> Input data:
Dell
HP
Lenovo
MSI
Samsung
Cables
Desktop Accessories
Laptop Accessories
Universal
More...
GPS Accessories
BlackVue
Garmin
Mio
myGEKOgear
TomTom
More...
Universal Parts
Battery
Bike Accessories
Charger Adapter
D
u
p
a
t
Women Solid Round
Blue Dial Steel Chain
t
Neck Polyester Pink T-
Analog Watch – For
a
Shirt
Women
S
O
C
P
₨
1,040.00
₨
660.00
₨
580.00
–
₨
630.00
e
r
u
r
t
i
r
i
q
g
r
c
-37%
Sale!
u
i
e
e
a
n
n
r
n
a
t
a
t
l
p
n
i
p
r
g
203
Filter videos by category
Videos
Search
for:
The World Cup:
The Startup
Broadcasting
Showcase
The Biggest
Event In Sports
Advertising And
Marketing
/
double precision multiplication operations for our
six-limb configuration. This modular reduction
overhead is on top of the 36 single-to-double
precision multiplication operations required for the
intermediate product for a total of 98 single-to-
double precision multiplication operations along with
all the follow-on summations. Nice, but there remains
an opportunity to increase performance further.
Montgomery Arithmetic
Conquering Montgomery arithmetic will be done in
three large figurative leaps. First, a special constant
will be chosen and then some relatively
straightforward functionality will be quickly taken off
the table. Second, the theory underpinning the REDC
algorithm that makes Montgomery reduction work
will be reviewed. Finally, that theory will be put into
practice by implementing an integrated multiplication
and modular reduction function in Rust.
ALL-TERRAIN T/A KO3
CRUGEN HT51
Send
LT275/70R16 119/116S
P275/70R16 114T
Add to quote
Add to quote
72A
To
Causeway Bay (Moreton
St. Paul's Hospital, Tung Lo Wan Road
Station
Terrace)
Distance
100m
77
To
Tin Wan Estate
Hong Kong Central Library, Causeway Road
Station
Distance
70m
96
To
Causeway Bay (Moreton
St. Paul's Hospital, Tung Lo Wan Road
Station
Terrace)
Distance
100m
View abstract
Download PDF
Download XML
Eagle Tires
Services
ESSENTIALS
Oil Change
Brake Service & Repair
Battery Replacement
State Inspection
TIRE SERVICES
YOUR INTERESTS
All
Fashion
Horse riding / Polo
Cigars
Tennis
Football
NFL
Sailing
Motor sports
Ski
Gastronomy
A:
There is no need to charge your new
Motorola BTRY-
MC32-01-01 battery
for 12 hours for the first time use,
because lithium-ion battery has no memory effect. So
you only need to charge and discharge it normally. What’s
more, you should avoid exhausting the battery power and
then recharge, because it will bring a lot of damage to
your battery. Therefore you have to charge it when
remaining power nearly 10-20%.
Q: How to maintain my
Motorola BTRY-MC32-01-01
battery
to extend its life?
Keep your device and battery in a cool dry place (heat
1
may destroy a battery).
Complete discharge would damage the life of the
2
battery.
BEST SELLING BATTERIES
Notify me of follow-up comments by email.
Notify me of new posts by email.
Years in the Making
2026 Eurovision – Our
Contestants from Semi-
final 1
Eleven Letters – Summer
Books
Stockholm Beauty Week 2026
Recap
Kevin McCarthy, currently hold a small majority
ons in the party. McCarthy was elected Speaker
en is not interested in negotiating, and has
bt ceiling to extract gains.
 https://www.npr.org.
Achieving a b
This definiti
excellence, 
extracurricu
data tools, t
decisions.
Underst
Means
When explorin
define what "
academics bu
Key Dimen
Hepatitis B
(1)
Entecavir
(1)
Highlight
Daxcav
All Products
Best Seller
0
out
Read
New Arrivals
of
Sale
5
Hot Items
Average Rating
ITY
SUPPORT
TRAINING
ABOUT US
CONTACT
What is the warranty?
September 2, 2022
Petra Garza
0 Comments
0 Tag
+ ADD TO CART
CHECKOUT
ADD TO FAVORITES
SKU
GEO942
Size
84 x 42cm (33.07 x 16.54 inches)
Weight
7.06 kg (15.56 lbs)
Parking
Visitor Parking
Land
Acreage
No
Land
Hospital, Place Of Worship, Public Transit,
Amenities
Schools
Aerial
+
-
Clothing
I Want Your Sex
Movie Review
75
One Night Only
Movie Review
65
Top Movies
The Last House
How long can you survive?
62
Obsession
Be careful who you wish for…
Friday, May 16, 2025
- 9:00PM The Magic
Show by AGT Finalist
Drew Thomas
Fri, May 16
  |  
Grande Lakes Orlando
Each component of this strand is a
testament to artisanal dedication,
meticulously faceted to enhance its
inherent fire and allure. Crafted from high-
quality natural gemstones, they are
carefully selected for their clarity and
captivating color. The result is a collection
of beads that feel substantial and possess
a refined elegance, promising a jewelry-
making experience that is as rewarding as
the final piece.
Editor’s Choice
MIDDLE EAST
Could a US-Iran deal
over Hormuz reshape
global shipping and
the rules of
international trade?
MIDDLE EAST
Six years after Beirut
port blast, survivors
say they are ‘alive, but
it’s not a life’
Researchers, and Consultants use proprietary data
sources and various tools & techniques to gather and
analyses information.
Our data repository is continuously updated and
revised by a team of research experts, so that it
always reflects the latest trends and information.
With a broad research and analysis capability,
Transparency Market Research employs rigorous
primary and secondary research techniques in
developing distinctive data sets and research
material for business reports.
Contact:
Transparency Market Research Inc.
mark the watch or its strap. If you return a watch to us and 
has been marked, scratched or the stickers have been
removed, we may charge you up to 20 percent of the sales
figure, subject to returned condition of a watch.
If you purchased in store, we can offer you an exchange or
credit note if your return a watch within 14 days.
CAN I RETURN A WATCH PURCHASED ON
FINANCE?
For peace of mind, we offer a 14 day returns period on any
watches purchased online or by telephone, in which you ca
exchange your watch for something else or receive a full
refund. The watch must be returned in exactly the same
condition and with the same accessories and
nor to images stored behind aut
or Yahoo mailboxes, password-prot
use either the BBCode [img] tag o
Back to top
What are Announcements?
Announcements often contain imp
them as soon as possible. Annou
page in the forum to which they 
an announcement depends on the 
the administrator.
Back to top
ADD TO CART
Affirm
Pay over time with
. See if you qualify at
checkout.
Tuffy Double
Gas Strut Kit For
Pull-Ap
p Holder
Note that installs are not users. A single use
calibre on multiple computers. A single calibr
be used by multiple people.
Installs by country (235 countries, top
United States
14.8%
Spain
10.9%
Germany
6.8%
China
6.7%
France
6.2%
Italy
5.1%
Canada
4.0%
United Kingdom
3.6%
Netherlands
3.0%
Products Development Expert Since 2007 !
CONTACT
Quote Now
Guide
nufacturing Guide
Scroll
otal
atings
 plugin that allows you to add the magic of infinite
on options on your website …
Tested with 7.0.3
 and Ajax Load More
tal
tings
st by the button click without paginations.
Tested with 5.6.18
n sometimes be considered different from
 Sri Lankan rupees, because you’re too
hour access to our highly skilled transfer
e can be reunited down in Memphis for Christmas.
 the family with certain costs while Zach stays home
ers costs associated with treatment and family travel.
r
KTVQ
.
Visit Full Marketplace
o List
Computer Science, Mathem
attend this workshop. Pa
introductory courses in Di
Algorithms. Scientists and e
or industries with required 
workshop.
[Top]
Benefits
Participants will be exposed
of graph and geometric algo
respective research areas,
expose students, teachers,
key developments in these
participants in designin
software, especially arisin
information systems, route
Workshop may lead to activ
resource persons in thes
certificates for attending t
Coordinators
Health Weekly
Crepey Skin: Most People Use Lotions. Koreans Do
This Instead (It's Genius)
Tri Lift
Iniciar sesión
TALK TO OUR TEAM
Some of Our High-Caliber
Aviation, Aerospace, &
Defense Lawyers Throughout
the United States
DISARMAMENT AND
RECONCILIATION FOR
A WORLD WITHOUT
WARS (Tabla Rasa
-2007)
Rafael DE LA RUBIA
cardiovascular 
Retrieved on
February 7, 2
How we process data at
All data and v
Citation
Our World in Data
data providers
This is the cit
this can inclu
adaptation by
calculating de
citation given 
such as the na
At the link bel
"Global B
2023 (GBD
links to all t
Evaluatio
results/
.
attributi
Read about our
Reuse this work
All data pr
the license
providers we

> Your task: Exactly as written, please transcribe the lines from the start of the records above to the line that holds "The Biggest", both ends included.

> Solution to the exercise:
Dell
HP
Lenovo
MSI
Samsung
Cables
Desktop Accessories
Laptop Accessories
Universal
More...
GPS Accessories
BlackVue
Garmin
Mio
myGEKOgear
TomTom
More...
Universal Parts
Battery
Bike Accessories
Charger Adapter
D
u
p
a
t
Women Solid Round
Blue Dial Steel Chain
t
Neck Polyester Pink T-
Analog Watch – For
a
Shirt
Women
S
O
C
P
₨
1,040.00
₨
660.00
₨
580.00
–
₨
630.00
e
r
u
r
t
i
r
i
q
g
r
c
-37%
Sale!
u
i
e
e
a
n
n
r
n
a
t
a
t
l
p
n
i
p
r
g
203
Filter videos by category
Videos
Search
for:
The World Cup:
The Startup
Broadcasting
Showcase
The Biggest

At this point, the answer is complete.